Greg Rogers will graduate in December with a major in business and a minor in music and psychology

In many ways, it’s a typical morning for any Baker University student.

Greg Rogers has no classes on Thursdays, but he’s still out the door of his Zeta Chi fraternity house at 9:30 a.m. He’s off to a morning piano lesson, a chapel service and a lunch with friends after the service.

For Rogers, a senior who will graduate in December, it’s just another typical day.

But for an outsider, not familiar with Rogers or his routine, it’s anything but typical to watch.

He’s completely blind, and has been since birth, but that doesn’t seem to slow him down.

In fact, it’s a task keeping up with Rogers as he moves briskly north on Eighth Street toward campus, his white cane swooping back and forth in front of him.

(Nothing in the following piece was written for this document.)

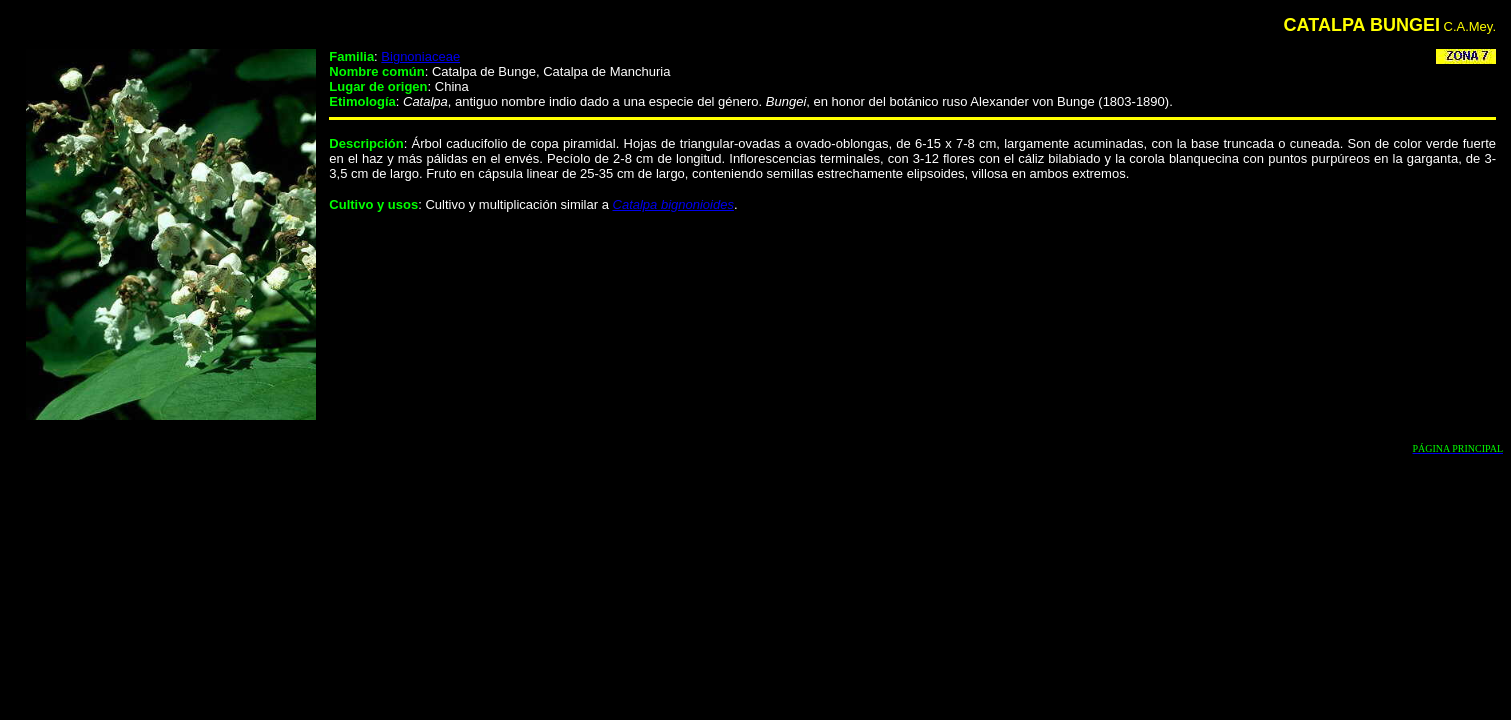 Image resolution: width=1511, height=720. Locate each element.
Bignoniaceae (420, 56)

Rogers has a complicated map of the campus and building interiors in his head. As he moves through the town and across campus, he follows the cracks in the sidewalk, “watching” for the trees he’s memorized using his hearing and cane.

When he reaches a bump in the sidewalk at an intersection, he stops and listens carefully. He can hear a car to his right and, knowing it’s hesitating to pull through the intersection with him there, he waves it on. He usually waits until he’s sure there aren’t any cars at the stop, letting them move on before he does.

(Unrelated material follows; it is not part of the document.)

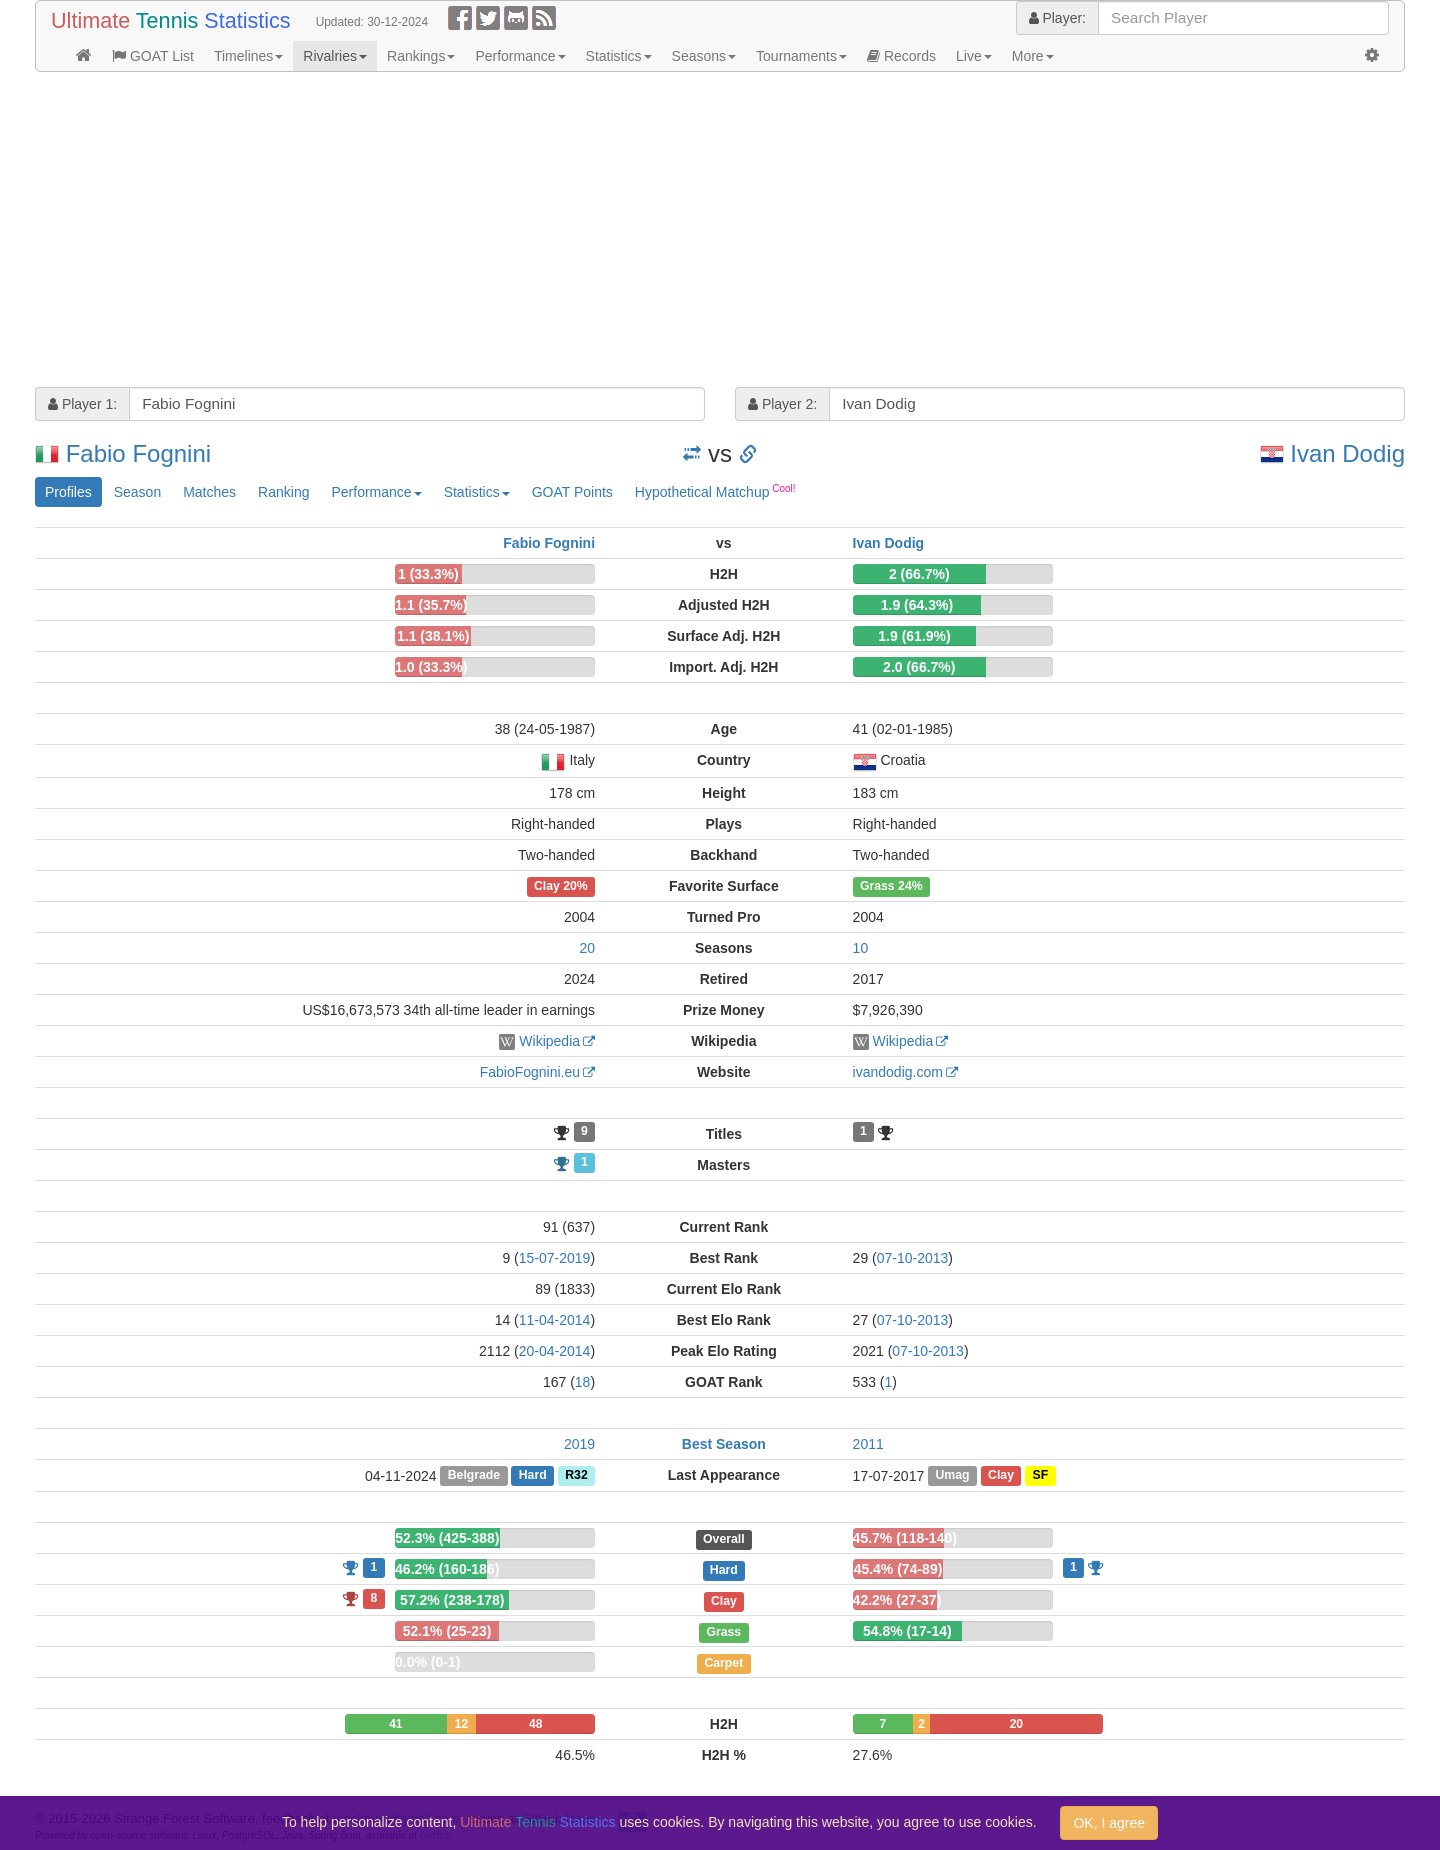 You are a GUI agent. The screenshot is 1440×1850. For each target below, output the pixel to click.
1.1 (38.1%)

“In a small town like this, generally you can just go,” he said. “There’s no one around, and you know you’ll be safe.”

If you ask, Rogers is happy to discuss his condition. He has microphthalmia, a mouthful of syllables that he’ll tell you really means that his eyes never fully developed along with the rest of him.

“I try to make light of it, honestly,” he said. “If you can make light of it, that’s always the better thing to do, like ‘Hey, you guys might know me, I’m the blind guy,’ just in a joking manner.”

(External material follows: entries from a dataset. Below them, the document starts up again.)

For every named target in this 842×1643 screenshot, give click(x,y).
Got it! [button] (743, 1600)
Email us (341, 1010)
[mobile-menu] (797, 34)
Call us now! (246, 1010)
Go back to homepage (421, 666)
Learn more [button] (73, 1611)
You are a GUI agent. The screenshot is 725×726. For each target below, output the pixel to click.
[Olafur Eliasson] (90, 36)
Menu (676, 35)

Ira DeSpain, campus minister, said Rogers always seems to have a good attitude about life in general. DeSpain said that Rogers is a religious man, and never seeks to assign blame to God for his differences.

“I’m a strong believer in God, that he’ll walk with me as I go through good times and through struggles as well,” Rogers said. “I feel like I’m pretty fortunate in what I’ve been given.”

DeSpain said Rogers will often serve as a greeter for the university’s morning chapel services.

“If he hears a girl in heels, he’ll stop them and say, ‘You look nice today,'” DeSpain said. “It usually weirds them out a little.”

Music plays a large role in Rogers’ life, and he’ll graduate with a music minor to supplement his business major. One of his professors, Trilla Lyerla, is helping him play a Beethoven sonata on the piano.

Rogers learns music by ear and rote memorization, without the help of sheet music. Braille music proved to be more a hindrance than a help, Lyerla said.

“You just learn it chord by chord, note by note, measure by measure, and it eventually gets down to groups of measures,” Rogers said. “I’ve memorized pieces since the age of 5.”

Lyerla enjoys helping Rogers learn, which she usually does by demonstrating something and then helping him maneuver his fingers along the keyboard. It doesn’t hurt, she said, that Rogers has perfect pitch.

In the end, Rogers said he’s just trying to assimilate into society as best he can. Though he admits to having some limitations — including the obvious inability to drive — in many ways he is just like every other student walking around the Baldwin City campus.

Using screen-reading technology, a portable device allows him to check the latest sports scores, read his e-mails and text messages and update his Facebook status.

He chats with friends as they pass on campus, often calling them by name after recognizing their voice. He sings in chapel, and laughs along with everyone else at lunch afterward.

In high school, he wrestled and participated in track, having someone run alongside him to ensure he stayed in the lanes.

He said he has no interest in joining any disabilities clubs, and downplays the academic achievement of graduating, saying it’s something that’s been expected of him for a long time.

“I’d rather just participate in society as it is,” he said.

Lyerla, his music professor, said Rogers has become part of the Baker culture. Often, she said, he’ll use terms that make people think twice.

“We don’t think twice about it, but he’ll use that term, ‘I’ll see you tomorrow, Dr. Lyerla,'” she recalled. “And we think, ‘Oh.’ Well, he sees us in his way, I think.”